Şirince empfing uns mit überwältigenden Blicken über das Land. Unser Hotel Nisanyan House lag noch oberhalb der Ortschaft, bestand aus mehreren sorgsam restaurierten griechischen Häusern, die durch Gärten und steile Wege miteinander verbunden waren. Der Gastgeber Sevan Nisanyan ist ein Schriftsteller armenischer Herkunft. Das ganze Anwesen zeigt die Liebe und Sorgfalt, die er in sein Hotel gesteckt hat. Und nach dem üblichen Begrüßungsritual wartete die nächste Überraschung auf mich. Wolfgang aus Gera und ich wurden für die Zeit unseres Aufenthaltes zu „Hausbesitzern“ eines zweistöckigen „Griechenhauses“ mit mehreren Zimmern, u.a. einem Kaminzimmer innen und einem großzügigen Sitzbereich außen, mit Blicken auf die Ortschaft aus einer die ganze obere Etage unfassenden Fensterfront und…einem gemeinsamen „Sanitärensemble“. Ich kann feststellen: Wir haben uns gut verstanden und sind heute noch miteinander in Beziehung…im sozialen Netzwerk. Unseren jeweiligen Partnern haben wir schon viel über unser türkisches Zusammenleben erzählen können.

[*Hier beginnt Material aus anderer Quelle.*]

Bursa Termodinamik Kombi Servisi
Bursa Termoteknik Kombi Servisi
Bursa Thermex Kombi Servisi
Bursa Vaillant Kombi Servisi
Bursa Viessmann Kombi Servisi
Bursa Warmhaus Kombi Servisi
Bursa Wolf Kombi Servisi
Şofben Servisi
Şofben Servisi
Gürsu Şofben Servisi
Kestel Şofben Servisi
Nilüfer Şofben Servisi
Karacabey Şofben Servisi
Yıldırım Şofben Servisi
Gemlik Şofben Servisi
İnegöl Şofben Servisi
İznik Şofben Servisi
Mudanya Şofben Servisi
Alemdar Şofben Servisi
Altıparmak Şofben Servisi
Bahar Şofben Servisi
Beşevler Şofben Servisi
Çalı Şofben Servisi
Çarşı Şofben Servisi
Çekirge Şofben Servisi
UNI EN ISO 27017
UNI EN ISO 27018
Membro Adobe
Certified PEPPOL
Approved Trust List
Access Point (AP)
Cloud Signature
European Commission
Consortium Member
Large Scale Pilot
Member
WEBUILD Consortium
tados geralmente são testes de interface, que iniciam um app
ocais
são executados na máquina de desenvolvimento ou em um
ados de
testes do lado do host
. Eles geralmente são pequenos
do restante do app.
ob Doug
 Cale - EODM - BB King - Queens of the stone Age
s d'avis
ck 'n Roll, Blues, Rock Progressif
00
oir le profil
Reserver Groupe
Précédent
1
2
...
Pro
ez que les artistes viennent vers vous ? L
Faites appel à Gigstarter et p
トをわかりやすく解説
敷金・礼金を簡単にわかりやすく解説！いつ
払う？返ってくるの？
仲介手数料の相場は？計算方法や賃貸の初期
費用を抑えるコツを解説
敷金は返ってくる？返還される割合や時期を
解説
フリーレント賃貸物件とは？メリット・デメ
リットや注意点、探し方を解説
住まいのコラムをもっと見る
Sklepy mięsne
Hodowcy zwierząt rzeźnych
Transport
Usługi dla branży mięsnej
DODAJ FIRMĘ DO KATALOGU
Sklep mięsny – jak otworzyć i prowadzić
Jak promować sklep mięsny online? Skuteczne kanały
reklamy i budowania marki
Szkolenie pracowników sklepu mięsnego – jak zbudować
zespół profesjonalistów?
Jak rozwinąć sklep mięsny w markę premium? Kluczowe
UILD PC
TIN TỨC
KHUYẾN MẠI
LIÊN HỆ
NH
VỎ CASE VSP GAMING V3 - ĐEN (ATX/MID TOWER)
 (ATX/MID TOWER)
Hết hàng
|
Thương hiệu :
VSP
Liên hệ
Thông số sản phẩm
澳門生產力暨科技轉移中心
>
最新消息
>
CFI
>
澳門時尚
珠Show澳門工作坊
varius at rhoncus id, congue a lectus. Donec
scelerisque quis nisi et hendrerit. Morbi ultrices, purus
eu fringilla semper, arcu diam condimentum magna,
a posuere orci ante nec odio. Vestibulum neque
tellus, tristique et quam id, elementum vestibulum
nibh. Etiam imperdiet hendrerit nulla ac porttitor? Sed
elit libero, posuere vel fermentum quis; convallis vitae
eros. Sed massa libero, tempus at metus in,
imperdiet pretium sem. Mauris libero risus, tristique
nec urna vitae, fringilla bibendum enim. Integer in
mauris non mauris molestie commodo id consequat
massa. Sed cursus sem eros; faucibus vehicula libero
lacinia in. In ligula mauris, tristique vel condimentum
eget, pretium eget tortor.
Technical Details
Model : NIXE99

Am Abend des 11. September gab es das erste Zusammentreffen der Paten mit den Schauspielern im Tiyatro Medresesi. Die Künstler waren bereits zwei Tage vorher angereist, hatten sich schon eingefunden in die Lebenswelt des Theaterzentrums und dabei solch praktische Dinge geregelt wie die Unterkunft in den Schlafsälen, den Zelten auf dem Dach oder den Küchendienst. Gegessen wurde gemeinsam und fröhlich lärmend. Wir tasteten uns aufeinander zu, kannten natürlich unsere Ostthüringer, hatten aber erst einmal große Probleme, Namen und Nationen aller anderen zu behalten.

Seit Oktober 2011 wird das Gelände des  Tiyatro Medresesi von einer Gruppe Theaterenthusiasten genutzt, die sich hier ihren Traum von Theater erfüllt. Das Theaterzentrum ist Gastgeber für internationale Workshops. Es entstand aus der Überlegung, einen Ort der Inspiration zu finden, welcher die Theaterarbeit beflügelt und an dem das gemeinsame Arbeiten und Leben Wirklichkeit wird. Lange wurde Geld gesammelt, dafür war man in anderen Jobs tätig. Das Grundstück an diesem bezaubernden Ort wurde erworben und ist nach wie vor im Aufbau. Über dem Gelände des Theaterzentrums befindet sich ein Mathematikzentrum, welches vom gleichen Architekten entworfen wurde und auf seine Art nach dem gleichen Modell arbeitet.
Ich würde das als „Lernen mit allen Sinnen“ bezeichnen und das an einem Ort, der große Anspannung und Entspannung zulässt, der gemeinsames Arbeiten und Rückzug gestattet, der offen ist und ohne Misstrauen und zur Gemeinsamkeit einlädt.

Fast unwirklich schön widerspiegelte sich diese Atmosphäre am Begrüßungsabend, der im kleinen Theaterbereich des Geländes stattfand. Es wurde nicht nur erzählt von diesem Ort, sondern Musik und Tanz waren Teil der Kommunikation, die man untereinander und mit den Paten aus Deutschland führte.
Celal Mordeniz ist der türkische Leiter des Theaterzentrums, sein Assistent ist Erdem. Celal ist  vor kurzer Zeit Vater geworden, sein kleine Mädchen ist überall dabei. Erdem übersetzte vom Türkischen ins Englische, in die Sprache, die die meisten Teilnehmer des Projektes recht gut verstehen.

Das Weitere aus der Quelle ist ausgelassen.